The earliest record of the club is a 3–1 win over the Vale of Clyde in February 1890.

The club joined the Scottish Football Association in August 1892, after a season in which the club had not been able to play a single match, as "the senior team in the neighbourhood" (the Vale of Leven) was "employing most of the young talent". The club hoped, by recruiting a number of former Vale players with the promise of senior football, that it could retain a more consistent XI.

The club only played the 1892–93 season as a senior club, in which it lost 14 of its 24 matches. It played in the qualifying rounds of the 1892–93 Scottish Cup, and was one match short of playing in the Scottish Cup proper, going down 4–1 at Motherwell in the fourth and final preliminary round, Levendale handicapped when 1–0 down by an injury to Logan. The Motherwell press was not complimentary of Levendale, claiming the club behaved "very shabbily" after the game and "took their defeat...in a most ungentlemanly manner".

However, the club had a remarkable run in its only Dumbartonshire Cup entry, thanks in part to Renton not entering, and the Dumbartonshire FA keeping Vale of Leven and Dumbarton exempt until the semi-finals, due to their Scottish League commitments.

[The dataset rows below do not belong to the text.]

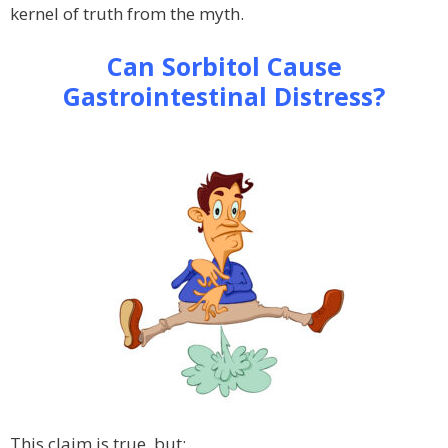
kernel of truth from the myth.
Can Sorbitol Cause
Gastrointestinal Distress?
This claim is true, but:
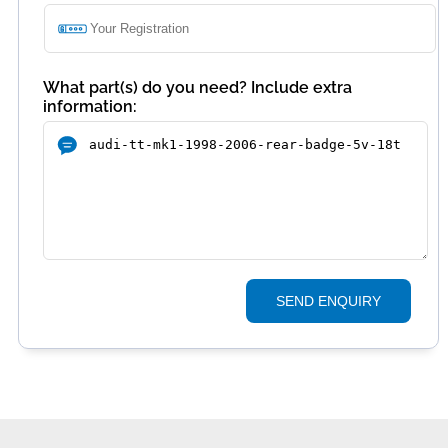
What part(s) do you need? Include extra
information:
SEND ENQUIRY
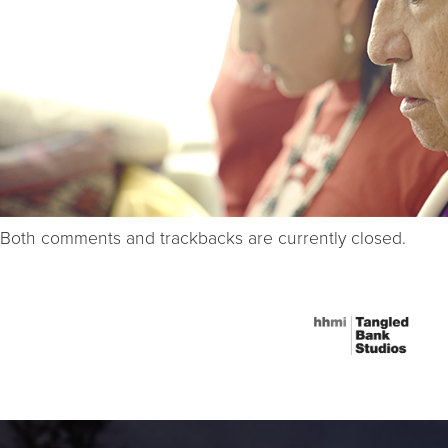
Both comments and trackbacks are currently closed.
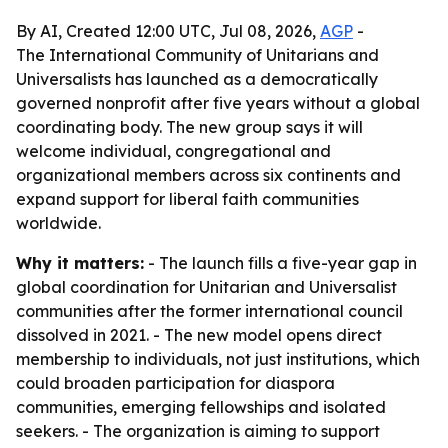
By AI, Created 12:00 UTC, Jul 08, 2026,
AGP
-
The International Community of Unitarians and
Universalists has launched as a democratically
governed nonprofit after five years without a global
coordinating body. The new group says it will
welcome individual, congregational and
organizational members across six continents and
expand support for liberal faith communities
worldwide.
Why it matters:
- The launch fills a five-year gap in
global coordination for Unitarian and Universalist
communities after the former international council
dissolved in 2021. - The new model opens direct
membership to individuals, not just institutions, which
could broaden participation for diaspora
communities, emerging fellowships and isolated
seekers. - The organization is aiming to support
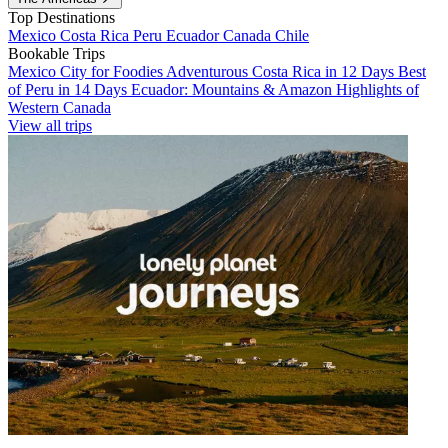
Top Destinations
Mexico
Costa Rica
Peru
Ecuador
Canada
Chile
Bookable Trips
Mexico City for Foodies
Adventurous Costa Rica in 12 Days
Best
of Peru in 14 Days
Ecuador: Mountains & Amazon
Highlights of
Western Canada
View all trips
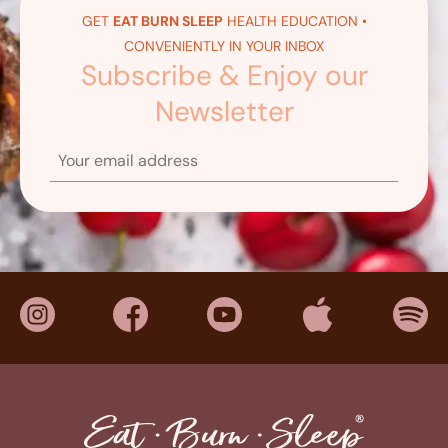
GET
EAT BURN SLEEP
HEALTH EDUCATION •
CONVENIENTLY IN YOUR INBOX
Subscribe & Enjoy our
Newsletter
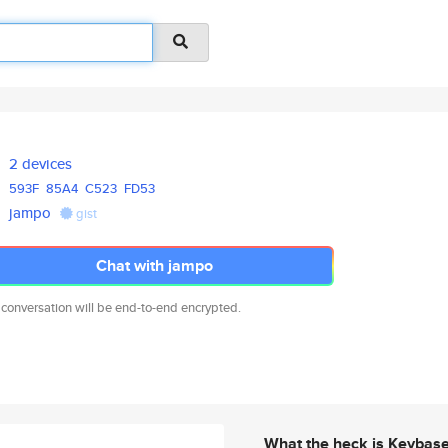
2 devices
593F
85A4
C523
FD53
jampo
gist
Chat with jampo
 conversation will be end-to-end encrypted.
What the heck is Keybas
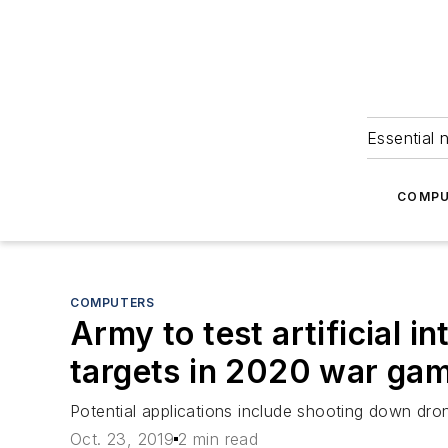
Essential 
COMPU
COMPUTERS
Army to test artificial i
targets in 2020 war ga
Potential applications include shooting down dron
Oct. 23, 2019
2 min read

Three wins put Levendale into the final, played at Renton's Tontine Park, but opponent Dumbarton was too strong, with a 7–1 victory, Levendale conceding three late goals.

Levendale however could not capitalize on the fine run, with League football decimating clubs in smaller towns. It never entered the Dumbartonshire Cup again and scratched from its final entry to the Scottish Cup in 1893–94.

==Colours==

The club wore light blue shirts and white knickers.

==Ground==

The club's home ground was Institute Park.